Mais alors, monsieur Sonko, qu’est devenue votre indignation légendaire contre les violations des droits de l’homme ? Celle qui vous a conduit en prison, qui a nourri votre discours, et qui a fait de vous un symbole pour la jeunesse africaine ? Faut-il comprendre que la morale politique s’applique à géométrie variable, selon les frontières, les intérêts ou les convenances diplomatiques ?

Car enfin, refuser de condamner clairement des actes aussi graves que des disparitions forcées, ce n’est pas faire preuve de prudence. C’est se réfugier dans une lâcheté diplomatique. C’est abandonner ceux qui, en Guinée comme au Sénégal, croient encore que la parole politique peut servir les peuples, non les pouvoirs en place.

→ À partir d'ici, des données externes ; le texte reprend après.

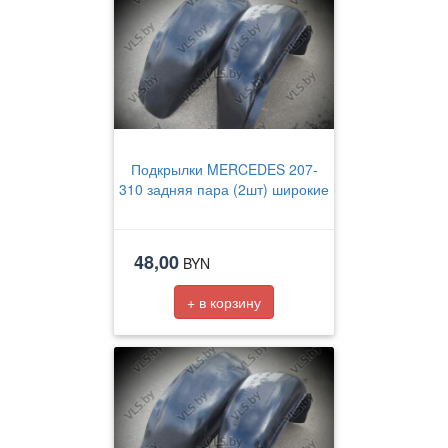
Подкрылки MERCEDES 207-
310 задняя пара (2шт) широкие
48,00
BYN
+ в корзину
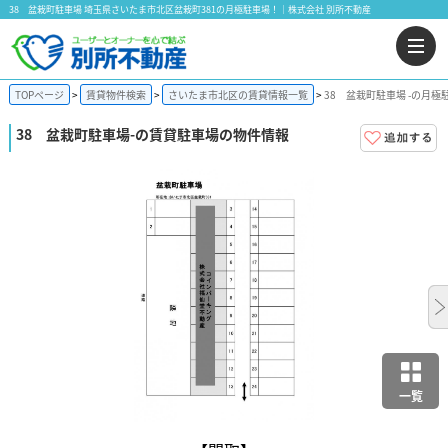
38 盆栽町駐車場 埼玉県さいたま市北区盆栽町381の月極駐車場！｜株式会社 別所不動産
TOPページ
賃貸物件検索
さいたま市北区の賃貸情報一覧
38 盆栽町駐車場 -の月極
38 盆栽町駐車場
-の賃貸駐車場の物件情報
一覧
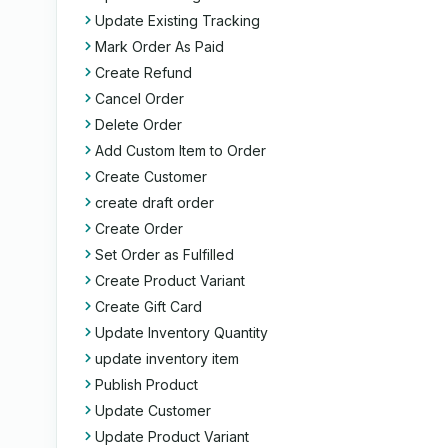
Update Existing Tracking
Mark Order As Paid
Create Refund
Cancel Order
Delete Order
Add Custom Item to Order
Create Customer
create draft order
Create Order
Set Order as Fulfilled
Create Product Variant
Create Gift Card
Update Inventory Quantity
update inventory item
Publish Product
Update Customer
Update Product Variant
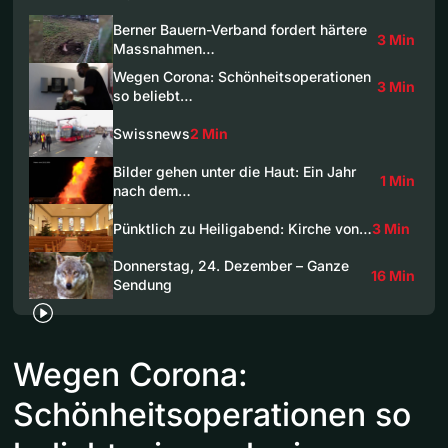
Berner Bauern-Verband fordert härtere
3 Min
Massnahmen…
Wegen Corona: Schönheitsoperationen
3 Min
so beliebt…
Swissnews
2 Min
Bilder gehen unter die Haut: Ein Jahr
1 Min
nach dem…
Pünktlich zu Heiligabend: Kirche von…
3 Min
Donnerstag, 24. Dezember – Ganze
16 Min
Sendung
Wegen Corona:
Schönheitsoperationen so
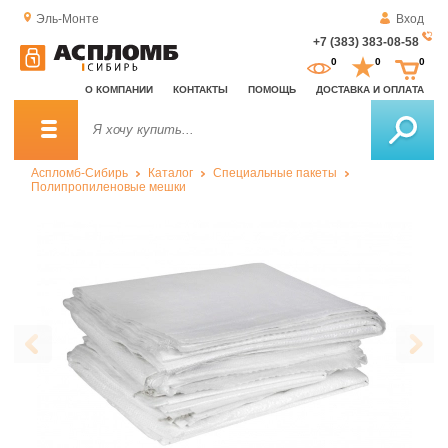
Эль-Монте
Вход
+7 (383) 383-08-58
За
0
0
0
о
О КОМПАНИИ
КОНТАКТЫ
ПОМОЩЬ
ДОСТАВКА И ОПЛАТА
зв
Аспломб-Сибирь
Каталог
Специальные пакеты
Полипропиленовые мешки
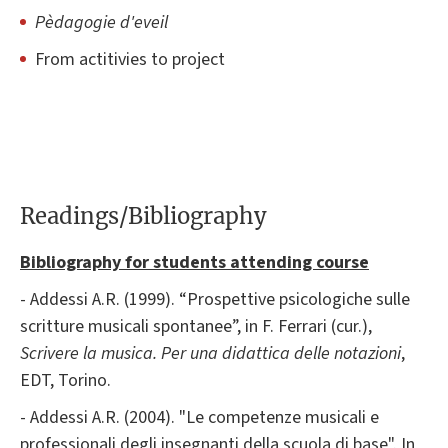
Pèdagogie d'eveil
From actitivies to project
Readings/Bibliography
Bibliography for students attending course
- Addessi A.R. (1999). “Prospettive psicologiche sulle
scritture musicali spontanee”, in F. Ferrari (cur.),
Scrivere la musica. Per una didattica delle notazioni
,
EDT, Torino.
- Addessi A.R. (2004). "Le competenze musicali e
professionali degli insegnanti della scuola di base". In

Votre discours est une gifle à ceux qui luttent encore pour la justice. Une trahison à peine voilée. Vous n’avez pas seulement refusé de soutenir trois militants arbitrairement enlevés ; vous avez désavoué votre propre histoire.

Car marcher aux côtés des criminels, c’est s’enchaîner à leurs forfaitures. Et quand la peur ou l’ambition fait taire la vérité, elle transforme les héros d’hier en ombres décevantes.

Monsieur Sonko, l’Afrique n’a pas besoin de dirigeants frileux, mais de consciences courageuses. Vous aviez en main cette conscience. Vous l’avez posée sur l’autel du silence. L’histoire, elle, n’oubliera pas.